Political analysts Dr Hoze Riruako has said that the failure of public enterprises is due to self-enrichment of the top management and lack of accountability.

“Honestly they will not tell us that they did not see it coming whereby they are running the day to day operations of these entities.

“I would say that most of the time we just turn a blind eye or don’t seem to notice to see when failure is about to hit. We need to assess this type of failure and better prepared as for the future to avoid this,” Riruako said.

Riruako informs that the fall of public enterprises as has been seen this year can be avoided by setting up structures based on good governance as that will be able to guide management to make profits and not create losses.

Sharing his sentiments is an analyst, Ndumba Kamwanya who also said that leadership causes failure at those companies.

“Leadership has to be blamed because they did not align with the vision of the institutions, this such as the RCC and SME Bank. Politics also played a major role in the collapse of these institutions,” he said.

Kamwanya said that some chief executive officers are political appointees who do not possess the knowledge to state owned enterprises.

“When these entities were created there were no fundamentals put in place and terms of how they are going to implement them.

“I think the move that the government has taken up with RCC is a good one and in the right direction, they need to realign so we can see whether it will work or not. I do not think that they should be completely abolished because when you look at the overall aim why they were established, it is a good public policy,” Kamwanya adds.

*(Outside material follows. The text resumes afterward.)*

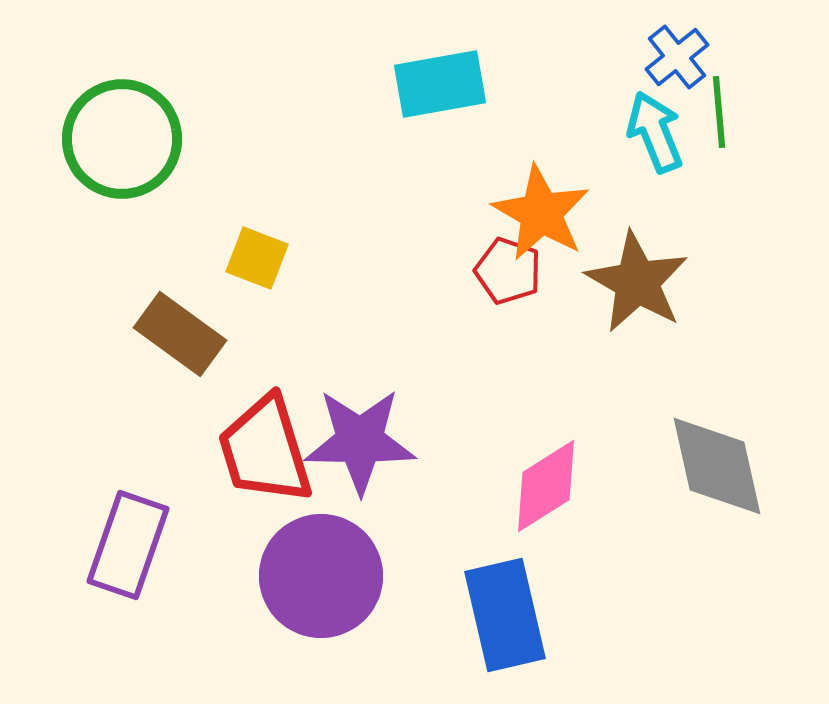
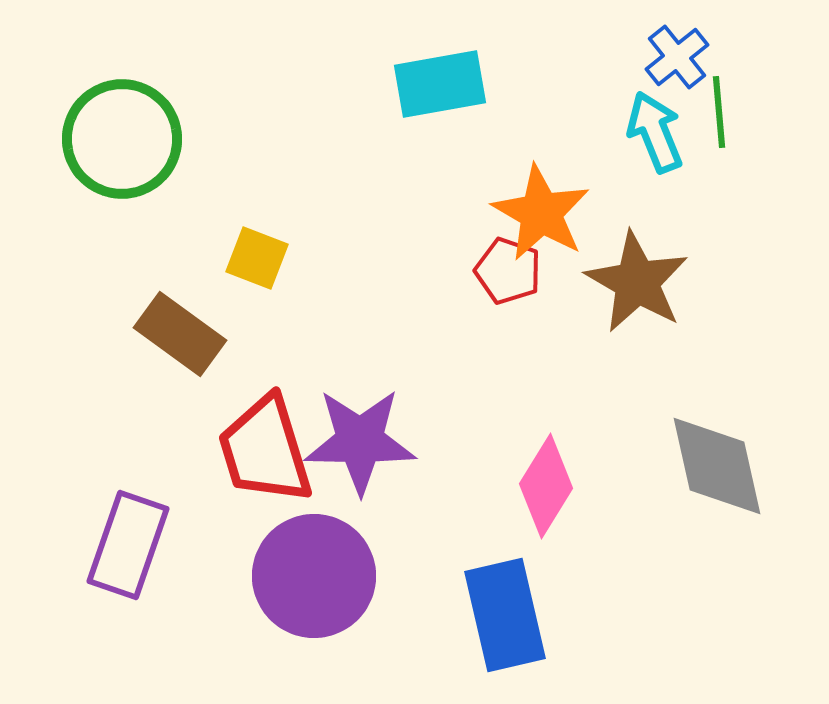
pink diamond: rotated 26 degrees counterclockwise
purple circle: moved 7 px left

He said that the state has to invest into the governance of these institutions heavily and that the appointed boards need to be scrutinised as it affects the institutions, as they too many at times are not therefor the interest of the institutions. 

Phanuel Kaapama also pointed the failure of state-owned enterprises away from the government and said that those individuals entrusted to run the institutions have failed.

He said that generally, these failures are not a trend of what has been happening with the State Owned Enterprises because it can be said that they have been doing well.

“For instance NamWater or NamPower with little competition unlike the RCC and SME bank that are in very competitive sector

“The two such as RCC and SME have to do with the management. As in the case of SME bank, they invested in a wrong place and that particular failure only the management can be held responsible for that failure,” Kaapama told The Villager.

He emphasised that company resources are often utilised wrong, and is one of the significant factors that have contributed towards the poor performance.

“Putting up an obvious framework of state-owned enterprises governance is one of the ways we will not see failed government entities. Now that we have Ministry of State-owned Enterprises they should put in a robust governance framework whereby they would include pillars of accountability,” Kaapama stressed. 

Kaapama also said the new ministry has to look into public tenders and procurement practices, saying that “we cannot afford to have a management that was already implicated in some other corruption case to run the public enterprises in my opinion”.